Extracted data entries
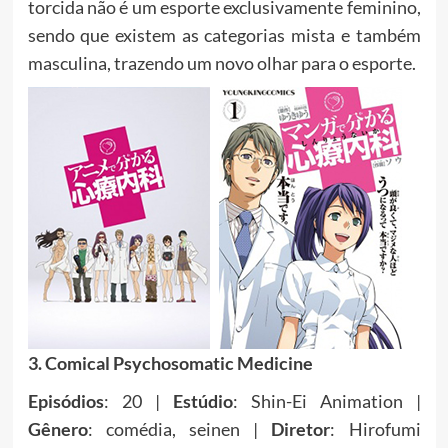
torcida não é um esporte exclusivamente feminino,
sendo que existem as categorias mista e também
masculina, trazendo um novo olhar para o esporte.
3. Comical Psychosomatic Medicine
Episódios
: 20 |
Estúdio
: Shin-Ei Animation |
Gênero
: comédia, seinen |
Diretor
: Hirofumi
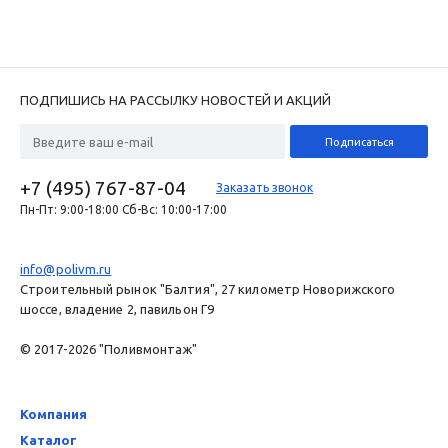
ПОДПИШИСЬ НА РАССЫЛКУ НОВОСТЕЙ И АКЦИЙ
+7 (495) 767-87-04
Заказать звонок
Пн-Пт: 9:00-18:00 Сб-Вс: 10:00-17:00
info@polivm.ru
Строительный рынок "Балтия", 27 километр Новорижского
шоссе, владение 2, павильон Г9
© 2017-2026 "Поливмонтаж"
Компания
Каталог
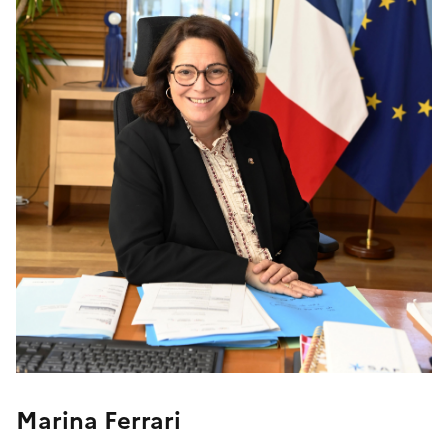
Marina Ferrari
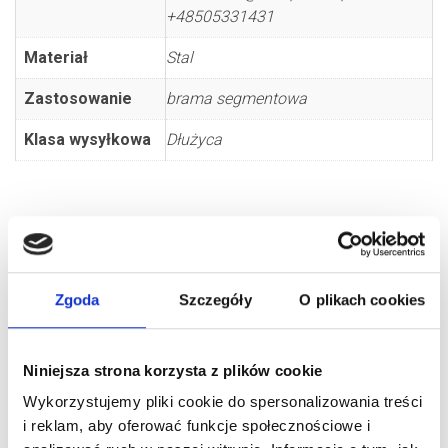
+48505331431
Materiał
Stal
Zastosowanie
brama segmentowa
Klasa wysyłkowa
Dłużyca
Zgoda
Szczegóły
O plikach cookies
PODOBNE PRODUKTY
Niniejsza strona korzysta z plików cookie
Wykorzystujemy pliki cookie do spersonalizowania treści
i reklam, aby oferować funkcje społecznościowe i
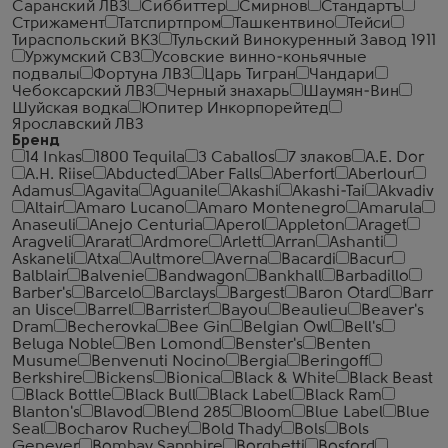
Саранский ЛВЗ
Сиббиттер
Смирнов
Стандартъ
Стрижамент
Татспиртпром
Ташкентвино
Тейси
Тираспольский ВКЗ
Тульский Винокуренный Завод 1911
Уржумский СВЗ
Усовские винно-коньячные
подвалы
Фортуна ЛВЗ
Царь Тигран
Чандари
Чебоксарский ЛВЗ
Черный знахарь
Шаумян-Вин
Шуйская водка
Юпитер Инкорпорейтед
Ярославский ЛВЗ
Бренд
14 Inkas
1800 Tequila
3 Caballos
7 злаков
A.E. Dor
A.H. Riise
Abducted
Aber Falls
Aberfort
Aberlour
Adamus
Agavita
Aguanile
Akashi
Akashi-Tai
Akvadiv
Altair
Amaro Lucano
Amaro Montenegro
Amarula
Anaseuli
Anejo Centuria
Aperol
Appleton
Araget
Aragveli
Ararat
Ardmore
Arlett
Arran
Ashanti
Askaneli
Atxa
Aultmore
Averna
Bacardi
Bacur
Balblair
Balvenie
Bandwagon
Bankhall
Barbadillo
Barber's
Barcelo
Barclays
Bargest
Baron Otard
Barr
an Uisce
Barrel
Barrister
Bayou
Beaulieu
Beaver's
Dram
Becherovka
Bee Gin
Belgian Owl
Bell's
Beluga Noble
Ben Lomond
Benster's
Benten
Musume
Benvenuti Nocino
Bergia
Beringoff
Berkshire
Bickens
Bionica
Black & White
Black Beast
Black Bottle
Black Bull
Black Label
Black Ram
Blanton's
Blavod
Blend 285
Bloom
Blue Label
Blue
Seal
Bocharov Ruchey
Bold Thady
Bols
Bols
Genever
Bombay Sapphire
Borghetti
Bosford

EXERCISE PROMPT: Return exactly the lines from the line holding "Тульский Винокуренный Завод 1911" to the last line of the data, with both of those lines included and nothing added.

TASK OUTPUT:
Тульский Винокуренный Завод 1911
Уржумский СВЗ
Усовские винно-коньячные
подвалы
Фортуна ЛВЗ
Царь Тигран
Чандари
Чебоксарский ЛВЗ
Черный знахарь
Шаумян-Вин
Шуйская водка
Юпитер Инкорпорейтед
Ярославский ЛВЗ
Бренд
14 Inkas
1800 Tequila
3 Caballos
7 злаков
A.E. Dor
A.H. Riise
Abducted
Aber Falls
Aberfort
Aberlour
Adamus
Agavita
Aguanile
Akashi
Akashi-Tai
Akvadiv
Altair
Amaro Lucano
Amaro Montenegro
Amarula
Anaseuli
Anejo Centuria
Aperol
Appleton
Araget
Aragveli
Ararat
Ardmore
Arlett
Arran
Ashanti
Askaneli
Atxa
Aultmore
Averna
Bacardi
Bacur
Balblair
Balvenie
Bandwagon
Bankhall
Barbadillo
Barber's
Barcelo
Barclays
Bargest
Baron Otard
Barr
an Uisce
Barrel
Barrister
Bayou
Beaulieu
Beaver's
Dram
Becherovka
Bee Gin
Belgian Owl
Bell's
Beluga Noble
Ben Lomond
Benster's
Benten
Musume
Benvenuti Nocino
Bergia
Beringoff
Berkshire
Bickens
Bionica
Black & White
Black Beast
Black Bottle
Black Bull
Black Label
Black Ram
Blanton's
Blavod
Blend 285
Bloom
Blue Label
Blue
Seal
Bocharov Ruchey
Bold Thady
Bols
Bols
Genever
Bombay Sapphire
Borghetti
Bosford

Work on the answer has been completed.